Visual perception refers to the process of interpreting and organizing visual information. Visual perceptual skill is often subdivided into areas such as visual discrimination and visual memory. Visual discrimination involves the ability to attend to and identify a figure’s distinguishing features and details, such as shape, orientation, color and size. Visual memory refers to the ability to remember a visual image.
Controls for age and verbal cognitive ability were included in all regression analyses because the failure to control for verbal ability has been a criticism of some literature investigating the relation between visual and academic skills.
Kulp et al. concluded: “poor visual perceptual ability is significantly related to poor achievement in mathematics, even when controlling for verbal cognitive ability. Therefore, visual perceptual ability, and particularly visual memory, should be considered to be amongst the skills that are significantly related to mathematics achievement.”
Role of visual memory confirmed
A research study (2013) by Dr. Dénes Szűcs and team from the University of Cambridge, UK set out to compare various potential theories of dyscalculia in more than a thousand 9-year-old children.

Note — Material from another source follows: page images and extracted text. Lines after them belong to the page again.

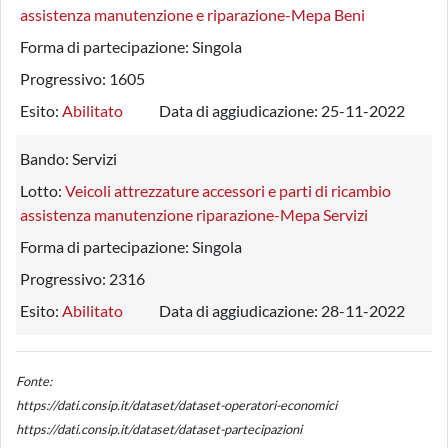
assistenza manutenzione e riparazione-Mepa Beni
Forma di partecipazione:
Singola
Progressivo:
1605
Esito:
Abilitato
Data di aggiudicazione:
25-11-2022
Bando:
Servizi
Lotto:
Veicoli attrezzature accessori e parti di ricambio
assistenza manutenzione riparazione-Mepa Servizi
Forma di partecipazione:
Singola
Progressivo:
2316
Esito:
Abilitato
Data di aggiudicazione:
28-11-2022
Fonte:
https://dati.consip.it/dataset/dataset-operatori-economici
https://dati.consip.it/dataset/dataset-partecipazioni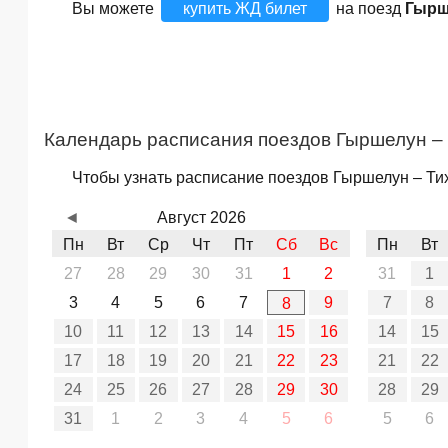
Вы можете
купить ЖД билет
на поезд
Гырш
Календарь расписания поездов Гыршелун –
Чтобы узнать расписание поездов Гыршелун – Тих
◄
Август 2026
Пн
Вт
Ср
Чт
Пт
Сб
Вс
Пн
Вт
27
28
29
30
31
1
2
31
1
3
4
5
6
7
9
7
8
8
10
11
12
13
14
15
16
14
15
17
18
19
20
21
22
23
21
22
24
25
26
27
28
29
30
28
29
31
1
2
3
4
5
6
5
6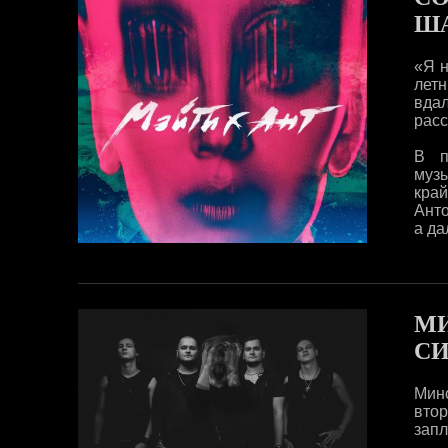
ША
«Я н
летн
вда
расс
В п
музы
край
Анто
а да
МИ
СИ
Минс
вто
запл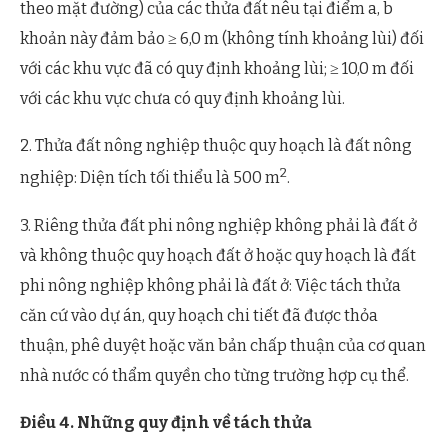
theo mặt đường) của các thửa đất nêu tại điểm a, b
khoản này đảm bảo ≥ 6,0 m (không tính khoảng lùi) đối
với các khu vực đã có quy định khoảng lùi; ≥ 10,0 m đối
với các khu vực chưa có quy định khoảng lùi.
2. Thửa đất nông nghiệp thuộc quy hoạch là đất nông
2
nghiệp: Diện tích tối thiểu là 500 m
.
3. Riêng thửa đất phi nông nghiệp không phải là đất ở
và không thuộc quy hoạch đất ở hoặc quy hoạch là đất
phi nông nghiệp không phải là đất ở: Việc tách thửa
căn cứ vào dự án, quy hoạch chi tiết đã được thỏa
thuận, phê duyệt hoặc văn bản chấp thuận của cơ quan
nhà nước có thẩm quyền cho từng trường hợp cụ thể.
Điều 4. Những quy định về tách thửa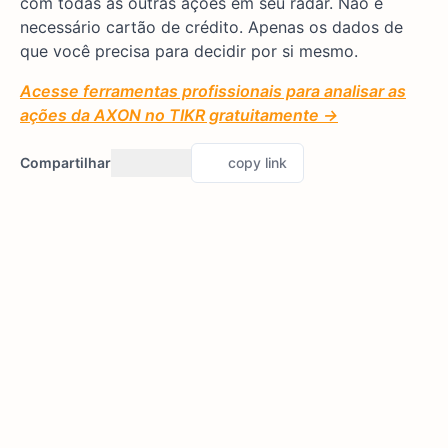
com todas as outras ações em seu radar. Não é
necessário cartão de crédito. Apenas os dados de
que você precisa para decidir por si mesmo.
Acesse ferramentas profissionais para analisar as
ações da AXON no TIKR gratuitamente →
Compartilhar
copy link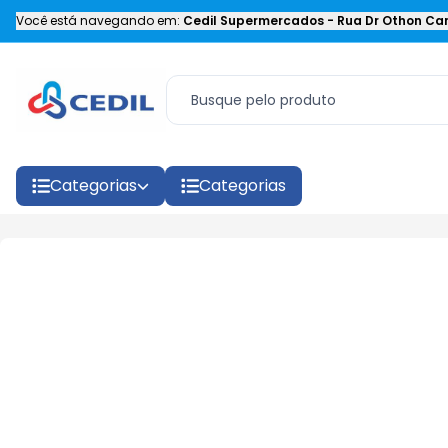
Você está navegando em:
Cedil Supermercados
-
Rua Dr Othon Car
Categorias
Categorias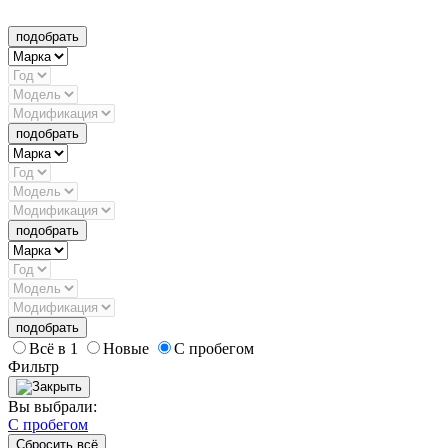
подобрать
подобрать
подобрать
подобрать
Всё в 1
Новые
С пробегом
Фильтр
Вы выбрали:
С пробегом
Сбросить всё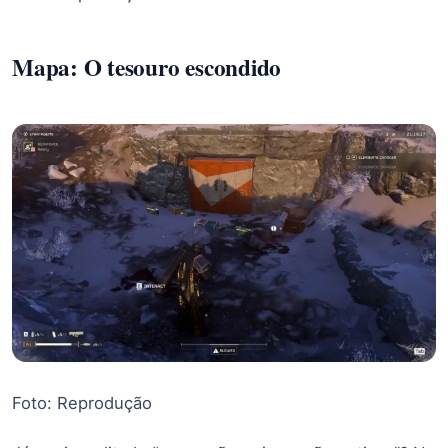
Mapa: O tesouro escondido
Foto: Reprodução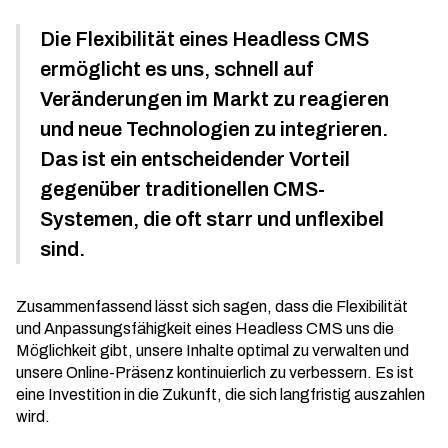
Die Flexibilität eines Headless CMS
ermöglicht es uns, schnell auf
Veränderungen im Markt zu reagieren
und neue Technologien zu integrieren.
Das ist ein entscheidender Vorteil
gegenüber traditionellen CMS-
Systemen, die oft starr und unflexibel
sind.
Zusammenfassend lässt sich sagen, dass die Flexibilität
und Anpassungsfähigkeit eines Headless CMS uns die
Möglichkeit gibt, unsere Inhalte optimal zu verwalten und
unsere Online-Präsenz kontinuierlich zu verbessern. Es ist
eine Investition in die Zukunft, die sich langfristig auszahlen
wird.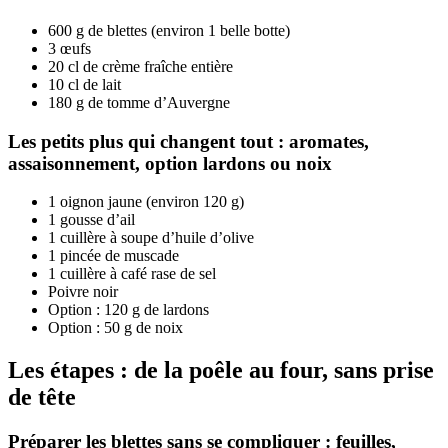
600 g de blettes (environ 1 belle botte)
3 œufs
20 cl de crème fraîche entière
10 cl de lait
180 g de tomme d’Auvergne
Les petits plus qui changent tout : aromates,
assaisonnement, option lardons ou noix
1 oignon jaune (environ 120 g)
1 gousse d’ail
1 cuillère à soupe d’huile d’olive
1 pincée de muscade
1 cuillère à café rase de sel
Poivre noir
Option : 120 g de lardons
Option : 50 g de noix
Les étapes : de la poêle au four, sans prise
de tête
Préparer les blettes sans se compliquer : feuilles,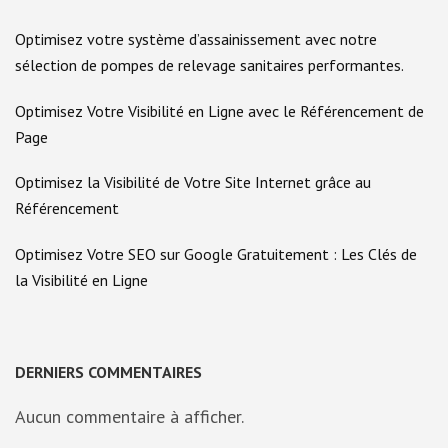
Optimisez votre système d’assainissement avec notre
sélection de pompes de relevage sanitaires performantes.
Optimisez Votre Visibilité en Ligne avec le Référencement de
Page
Optimisez la Visibilité de Votre Site Internet grâce au
Référencement
Optimisez Votre SEO sur Google Gratuitement : Les Clés de
la Visibilité en Ligne
DERNIERS COMMENTAIRES
Aucun commentaire à afficher.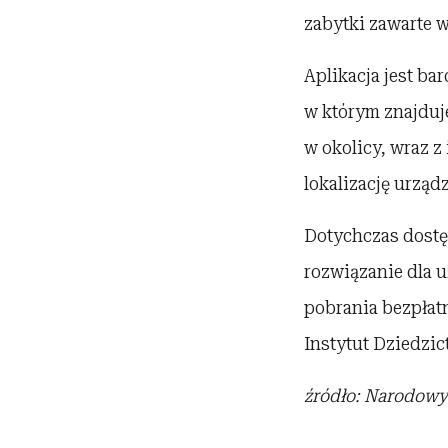
zabytki zawarte 
Aplikacja jest ba
w którym znajduj
w okolicy, wraz z
lokalizację urząd
Dotychczas dostęp
rozwiązanie dla u
pobrania bezpłat
Instytut Dziedzic
źródło: Narodowy 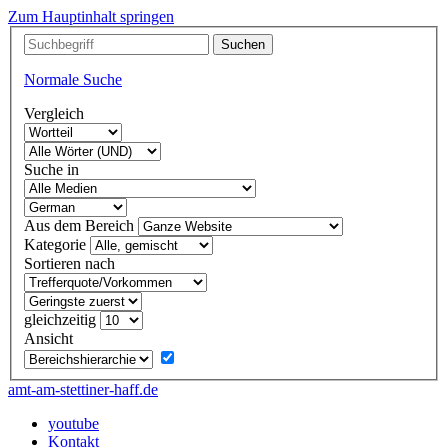
Zum Hauptinhalt springen
Normale Suche
Vergleich
Suche in
Aus dem Bereich
Kategorie
Sortieren nach
gleichzeitig
Ansicht
amt-am-stettiner-haff.de
youtube
Kontakt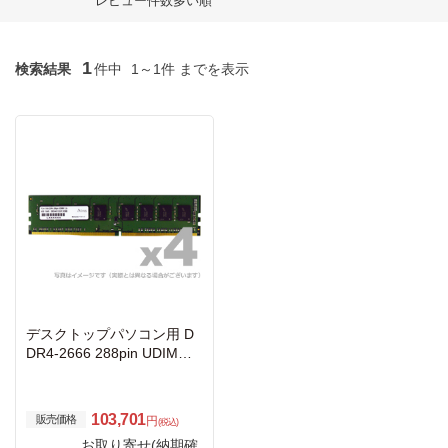
レビュー件数多い順
1
検索結果
件中
1～1件 までを表示
デスクトップパソコン用 D
DR4-2666 288pin UDIMM 8
GB×4枚 省電力
103,701
販売価格
円
(税込)
お取り寄せ(納期確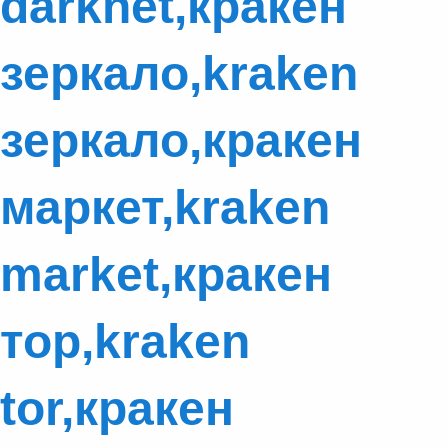
darknet,кракен
зеркало,kraken
зеркало,кракен
маркет,kraken
market,кракен
тор,kraken
tor,кракен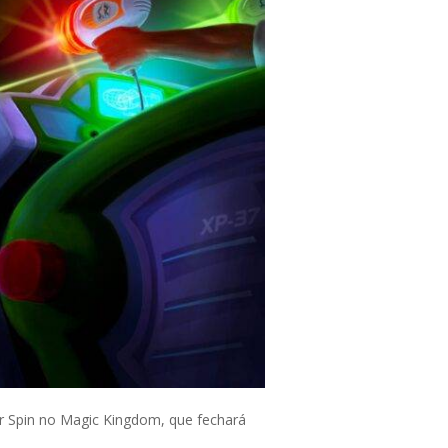
r Spin no Magic Kingdom, que fechará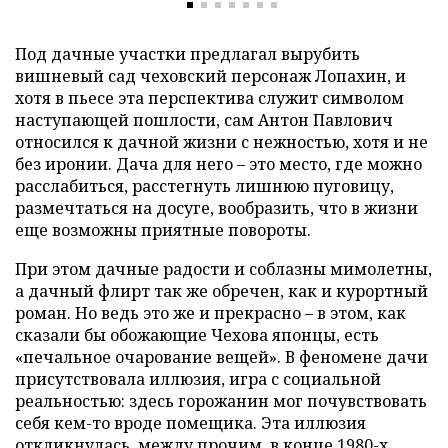
Под дачные участки предлагал вырубить
вишневый сад чеховский персонаж Лопахин, и
хотя в пьесе эта перспектива служит символом
наступающей пошлости, сам Антон Павлович
относился к дачной жизни с нежностью, хотя и не
без иронии. Дача для него – это место, где можно
расслабиться, расстегнуть лишнюю пуговицу,
размечтаться на досуге, вообразить, что в жизни
еще возможны приятные повороты.
При этом дачные радости и соблазны мимолетны,
а дачный флирт так же обречен, как и курортный
роман. Но ведь это же и прекрасно – в этом, как
сказали бы обожающие Чехова японцы, есть
«печальное очарование вещей». В феномене дачи
присутствовала иллюзия, игра с социальной
реальностью: здесь горожанин мог почувствовать
себя кем-то вроде помещика. Эта иллюзия
откликнулась, между прочим, в конце 1980-х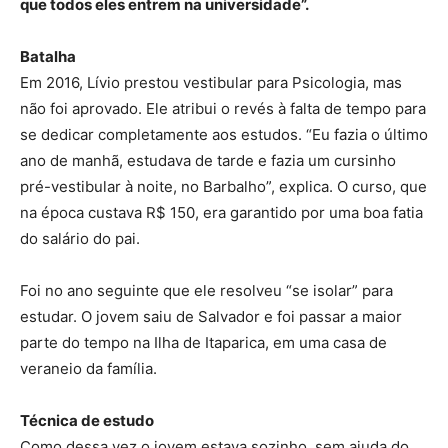
que todos eles entrem na universidade”.
Batalha
Em 2016, Lívio prestou vestibular para Psicologia, mas
não foi aprovado. Ele atribui o revés à falta de tempo para
se dedicar completamente aos estudos. “Eu fazia o último
ano de manhã, estudava de tarde e fazia um cursinho
pré-vestibular à noite, no Barbalho”, explica. O curso, que
na época custava R$ 150, era garantido por uma boa fatia
do salário do pai.
Foi no ano seguinte que ele resolveu “se isolar” para
estudar. O jovem saiu de Salvador e foi passar a maior
parte do tempo na Ilha de Itaparica, em uma casa de
veraneio da família.
Técnica de estudo
Como dessa vez o jovem estava sozinho, sem ajuda do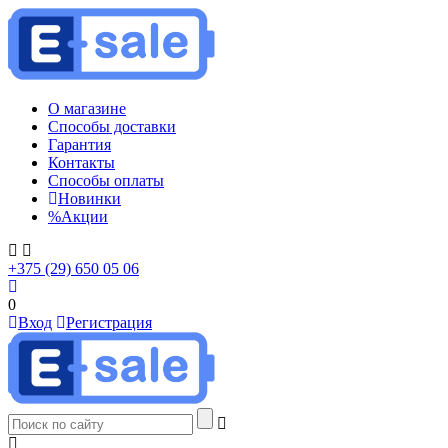
О магазине
Способы доставки
Гарантия
Контакты
Способы оплаты
Новинки
%
Акции
+375 (29) 650 05 06
0
Вход
Регистрация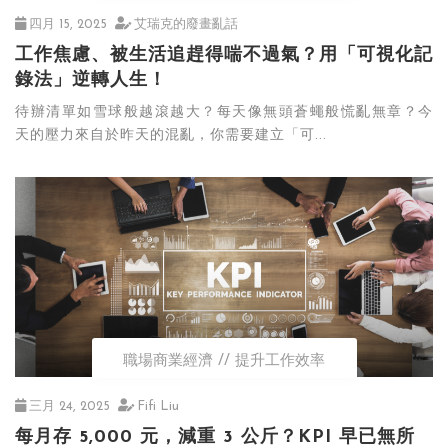
四月 15, 2025
艾瑞克的廢畫亂話
工作焦慮、被生活追趕得喘不過氣？用「可視化記
錄法」逆轉人生！
待辦清單如雪球般越滾越大？每天像無頭蒼蠅般慌亂無章？今
天的壓力來自於昨天的混亂，你需要建立「可...
職場商業經濟
提升工作效率
三月 24, 2025
Fifi Liu
每月存 5,000 元，減重 3 公斤？KPI 早已無所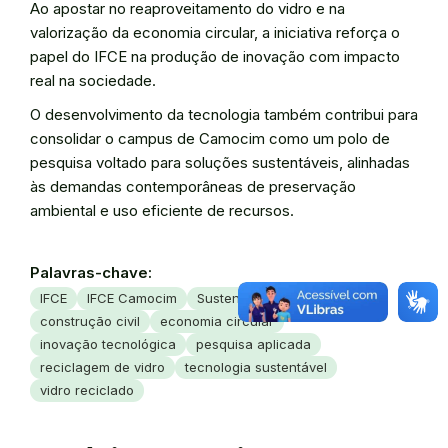
Ao apostar no reaproveitamento do vidro e na
valorização da economia circular, a iniciativa reforça o
papel do IFCE na produção de inovação com impacto
real na sociedade.
O desenvolvimento da tecnologia também contribui para
consolidar o campus de Camocim como um polo de
pesquisa voltado para soluções sustentáveis, alinhadas
às demandas contemporâneas de preservação
ambiental e uso eficiente de recursos.
Palavras-chave:
IFCE
IFCE Camocim
Sustentabilidade
construção civil
economia circular
inovação tecnológica
pesquisa aplicada
reciclagem de vidro
tecnologia sustentável
vidro reciclado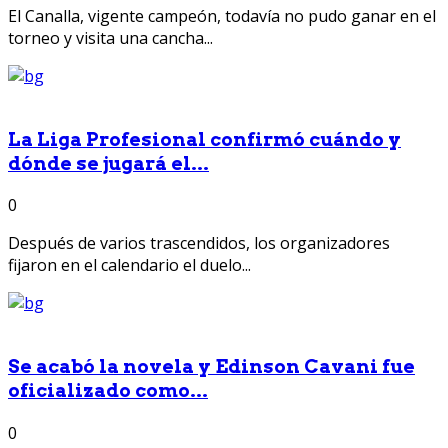
El Canalla, vigente campeón, todavía no pudo ganar en el
torneo y visita una cancha...
La Liga Profesional confirmó cuándo y
dónde se jugará el...
0
Después de varios trascendidos, los organizadores
fijaron en el calendario el duelo...
Se acabó la novela y Edinson Cavani fue
oficializado como...
0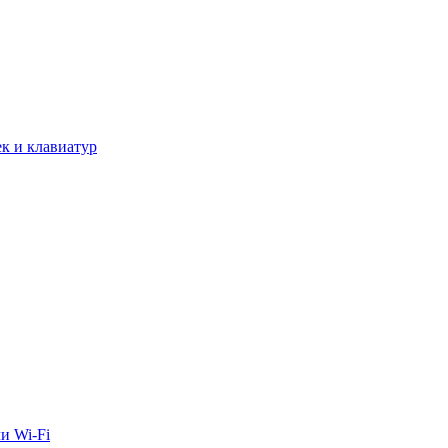
к и клавиатур
и Wi-Fi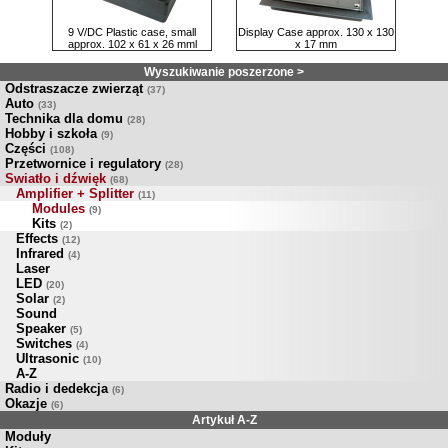
9 V/DC Plastic case, small
Display Case approx. 130 x 130
approx. 102 x 61 x 26 mml
x 17 mm
Wyszukiwanie poszerzone >
Odstraszacze zwierząt
(37)
Auto
(33)
Technika dla domu
(28)
Hobby i szkoła
(9)
Części
(108)
Przetwornice i regulatory
(28)
Swiatło i dźwięk
(68)
Amplifier + Splitter
(11)
Modules
(9)
Kits
(2)
Effects
(12)
Infrared
(4)
Laser
LED
(20)
Solar
(2)
Sound
Speaker
(5)
Switches
(4)
Ultrasonic
(10)
A-Z
Radio i dedekcja
(6)
Okazje
(6)
Artykuł A-Z
Moduły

Dyscalculia refers to a severe math learning difficulty, which affects roughly 6 percent of school children. These children show normal intelligence and their reading skills may be perfect. Dyscalculia is often described as “like dyslexia, but for math”.
Children with dyscalculia often have difficulty understanding numerical quantity. For example, they find it difficult to connect abstract symbols, such as a number, to the numerical magnitude it represents. They can’t see the connection, for instance, between five fingers and the number ‘5’. This is similar to children with dyslexia who have difficulty connecting sounds with letters. Children with dyscalculia may also have difficulty memorizing math tables, counting or skip counting in sequence and telling time. They may struggle with basic addition, subtraction, multiplication and division concepts, often needing to rely on alternative methods to solution problems (counting on fingers, drawing diagrams, etc.).
The researchers found that children with dyscalculia showed poor visuo-spatial memory performance. For example, they performed poorly when they had to remember the locations of items in a spatial grid. In addition, dyscalculic children’s ability to resist distraction from irrelevant information was also weak. For example, on a task where they had to choose which of two animals was larger in real life they performed poorly when the real-life larger animal was smaller in its display size.
The findings challenge the notion that dyscalculia is characterized by problems with a specialized ‘number sense’ because this number sense was intact in this sample of children with dyscalculia.